Ahora desflorada por una gran crisis, gracias, dicen, a especuladores de mercado, incontinencia codiciosa de gestores financieros y políticos corruptos o ineficaces, que han desnivelado los vasos comunicantes de la economía. Sin embargo, Herminia no estuvo allí. La Agencia Tributaria, Ayuntamiento, Diputación, Comunidad autónoma, notarios y registradores de la propiedad, empresas constructoras con todas las industrias y oficios afines o subsidiarios, etc.; esto es, de algún modo, todas las administraciones y los sectores productivos de la economía española se han beneficiado de su trabajo, ahorro y sacrificio. Pero Herminia no estuvo allí. ¿Qué recompensa obtiene del Estado español? Dejando fuera de juego la prestación sanitaria —que recibe como cualquiera de los sin papeles o no contribuyentes—, nada, absolutamente nada.

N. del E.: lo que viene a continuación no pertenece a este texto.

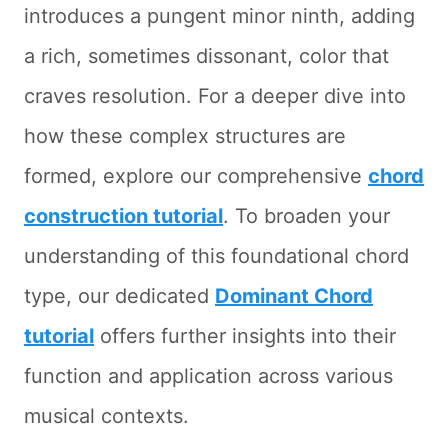
introduces a pungent minor ninth, adding
a rich, sometimes dissonant, color that
craves resolution. For a deeper dive into
how these complex structures are
formed, explore our comprehensive
chord
construction tutorial
. To broaden your
understanding of this foundational chord
type, our dedicated
Dominant Chord
tutorial
offers further insights into their
function and application across various
musical contexts.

Por estar soltera y no tener descendencia, recibe ayuda de hermanos y sobrinos. Como, al contrario de otras autonomías, la Junta de Castilla y León tiene vigente un Impuesto de Sucesiones y Donaciones, los parientes a partir del primer grado: hermanos, sobrinos o primos, hayan o no cumplido el papel de padre o hijo, tendrán la obligación de apoquinar cuando a Herminia, no tardando mucho, le llegue la hora final. Y como las aportaciones tributarias de Herminia a lo largo de su dilatada vida no habrán sido suficientes para la voracidad tributaria contra la clase trabajadora, hete aquí que la «Hacienda somos todos» hará caja con buena parte del «botín».

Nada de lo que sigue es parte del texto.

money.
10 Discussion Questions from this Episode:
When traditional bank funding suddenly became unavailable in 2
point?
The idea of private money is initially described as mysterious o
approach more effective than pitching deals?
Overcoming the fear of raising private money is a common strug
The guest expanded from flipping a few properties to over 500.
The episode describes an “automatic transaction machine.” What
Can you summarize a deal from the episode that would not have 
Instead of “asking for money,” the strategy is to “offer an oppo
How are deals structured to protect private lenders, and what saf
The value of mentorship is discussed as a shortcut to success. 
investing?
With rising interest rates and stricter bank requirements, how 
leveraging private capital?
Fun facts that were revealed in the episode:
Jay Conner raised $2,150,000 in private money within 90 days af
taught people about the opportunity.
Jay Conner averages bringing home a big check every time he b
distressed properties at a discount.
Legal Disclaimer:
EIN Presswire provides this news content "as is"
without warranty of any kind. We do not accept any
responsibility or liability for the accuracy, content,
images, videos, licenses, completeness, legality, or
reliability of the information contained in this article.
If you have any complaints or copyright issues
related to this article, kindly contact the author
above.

En conclusión, he aquí el caso de Herminia, un paradigma de «justicia distributiva» en un país habitado por millones de héroes anónimos, súbditos desde ya de Su Majestad constitucional Felipe VI. Muchos, pues, frente a unos pocos que cobran opacos sobresueldos a través de laberintos sólo descubiertos merced a delaciones y zafacocas entre ellos. Unos pocos que son como piojos de la sangre que han creado muchos. La misma ralea de indeseables que se ha autorregulado con cargos inútiles, consejerías, asesorías, asistencias a plenos, sesiones, comisiones, dietas, gastos de representación, blindajes, etc., al margen del pueblo que debería disponerlo soberanamente, como sería preceptivo en una democracia menos jijas que la española. Porque del pueblo, al que se halaga y se le abre una «expectativa gloriosa» con el nuevo monarca (aunque, sólo le quepa reinar, no gobernar), son depredadores en perdurable veda. Pocos, pero con mucho dinero extraído de fuentes públicas enmascarados en milagrosos golpes de fortuna. Pelotoneros de compraventa o jugueteo en Bolsa, para depositar las ganancias en Suiza o en paraísos fiscales, porque es tanta que no cabe dentro de su propio país. Una casta reacia a otro orden social verdaderamente equitativo de a cada uno según su trabajo y posibilidades. Como los muchos no están nunca para brindis, sino para condolencias, Herminia, era de esperar, y de injusticia, no estuvo allí.